Department of Computer Science, University of Missouri, Columbia, Missouri, USA.
BMC Med Inform Decis Mak. 2011 Jul 29;11:51. doi: 10.1186/1472-6947-11-51.
We present a method utilizing Healthcare Cost and Utilization Project (HCUP) dataset for predicting disease risk of individuals based on their medical diagnosis history. The presented methodology may be incorporated in a variety of applications such as risk management, tailored health communication and decision support systems in healthcare.
We employed the National Inpatient Sample (NIS) data, which is publicly available through Healthcare Cost and Utilization Project (HCUP), to train random forest classifiers for disease prediction. Since the HCUP data is highly imbalanced, we employed an ensemble learning approach based on repeated random sub-sampling. This technique divides the training data into multiple sub-samples, while ensuring that each sub-sample is fully balanced. We compared the performance of support vector machine (SVM), bagging, boosting and RF to predict the risk of eight chronic diseases.

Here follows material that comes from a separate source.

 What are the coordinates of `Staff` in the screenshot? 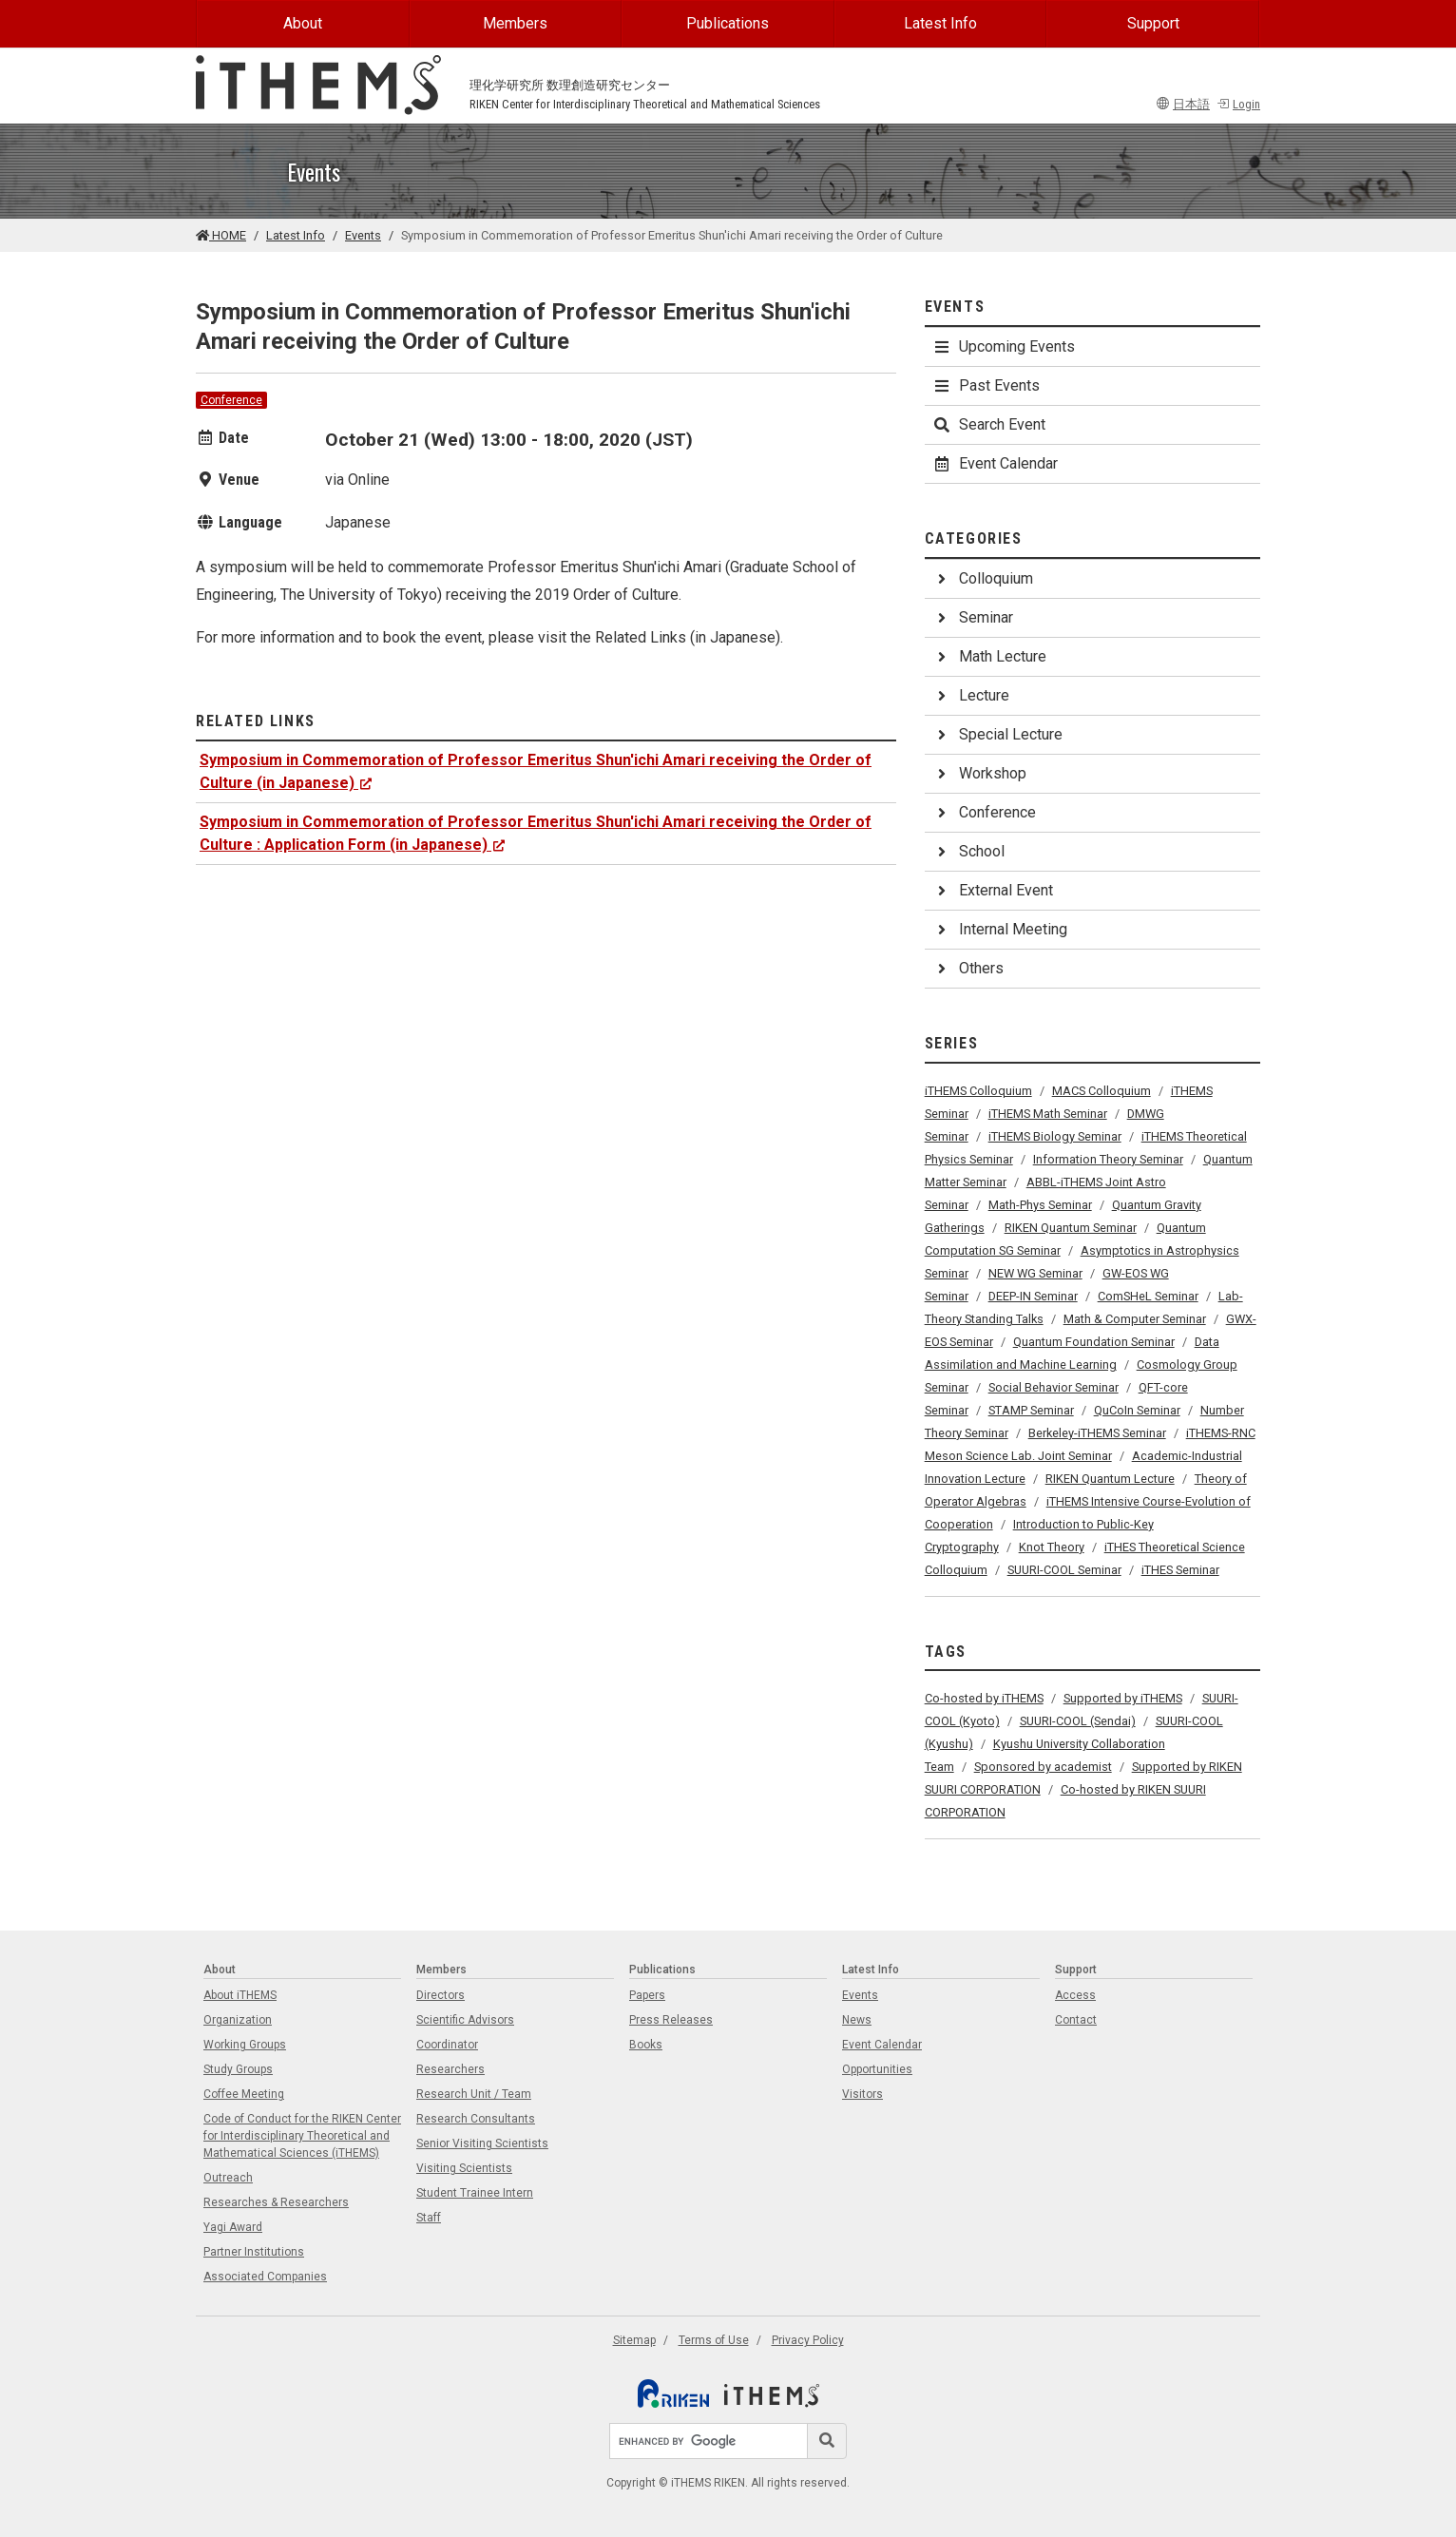 It's located at (428, 2217). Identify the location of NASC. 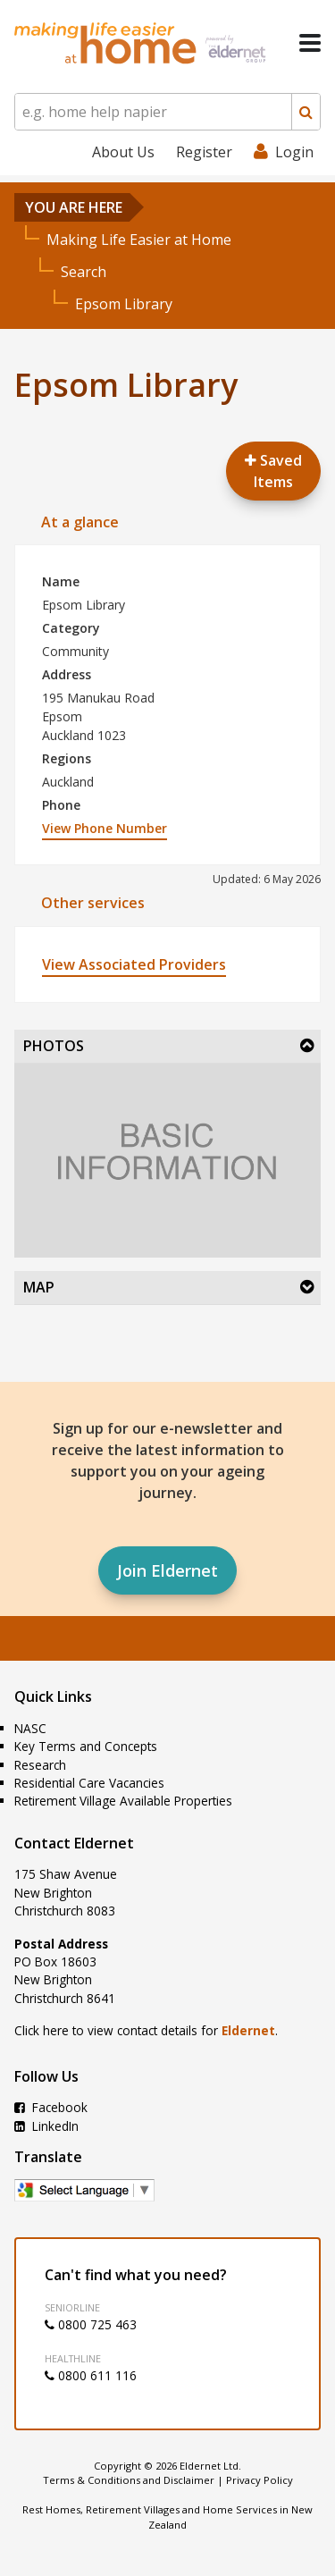
(30, 1728).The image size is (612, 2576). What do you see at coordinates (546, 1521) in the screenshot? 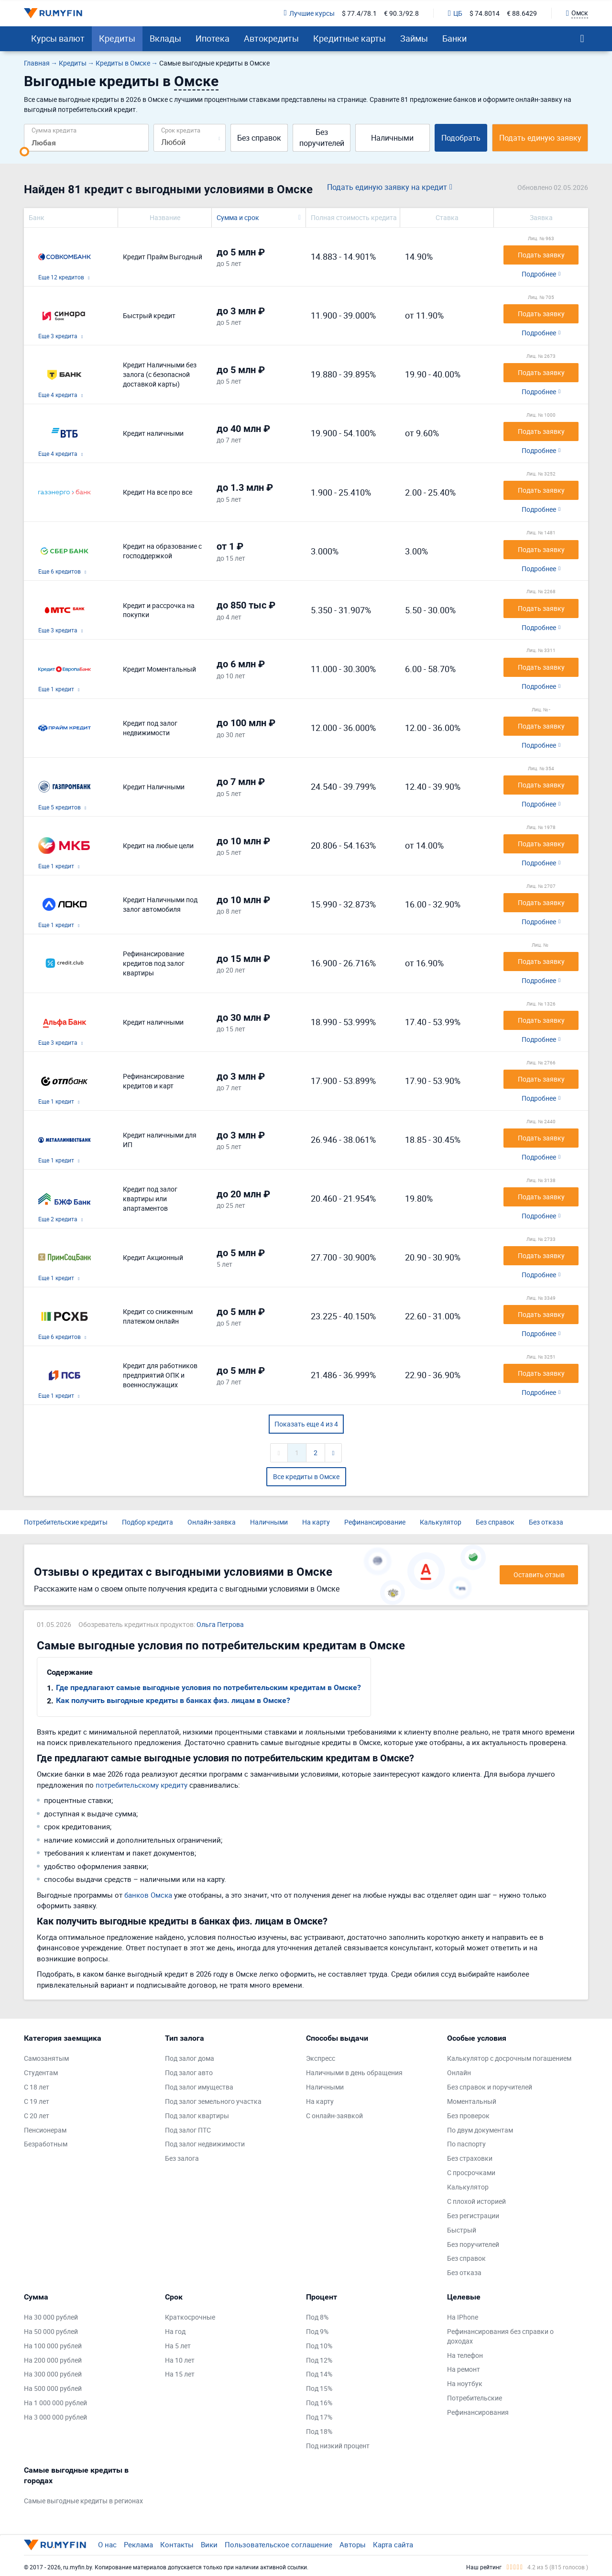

We predicted eight disease categories. Overall, the RF ensemble learning method outperformed SVM, bagging and boosting in terms of the area under the receiver operating characteristic (ROC) curve (AUC). In addition, RF has the advantage of computing the importance of each variable in the classification process.
In combining repeated random sub-sampling with RF, we were able to overcome the class imbalance problem and achieve promising results. Using the national HCUP data set, we predicted eight disease categories with an average AUC of 88.79%.
我们提出了一种利用医疗保健成本和利用项目(HCUP)数据集的方法,根据个人的医疗诊断史预测其疾病风险。所提出的方法可以应用于各种应用中,例如风险管理、定制健康沟通和医疗保健中的决策支持系统。
我们利用国家住院患者样本(NIS)数据,该数据通过医疗保健成本和利用项目(HCUP)公开获取,用于训练疾病预测的随机森林分类器。由于 HCUP 数据高度不平衡,我们采用了基于重复随机子抽样的集成学习方法。该技术将训练数据分为多个子样本,同时确保每个子样本都是完全平衡的。我们比较了支持向量机(SVM)、袋装、提升和 RF 来预测八种慢性病的风险。
我们预测了八种疾病类别。总体而言,RF 集成学习方法在接收者操作特征(ROC)曲线下的面积(AUC)方面优于 SVM、袋装和提升。此外,RF 具有在分类过程中计算每个变量重要性的优势。
通过将重复随机子抽样与 RF 相结合,我们能够克服类别不平衡问题并取得良好的效果。使用全国 HCUP 数据集,我们预测了八种疾病类别,平均 AUC 为 88.79%。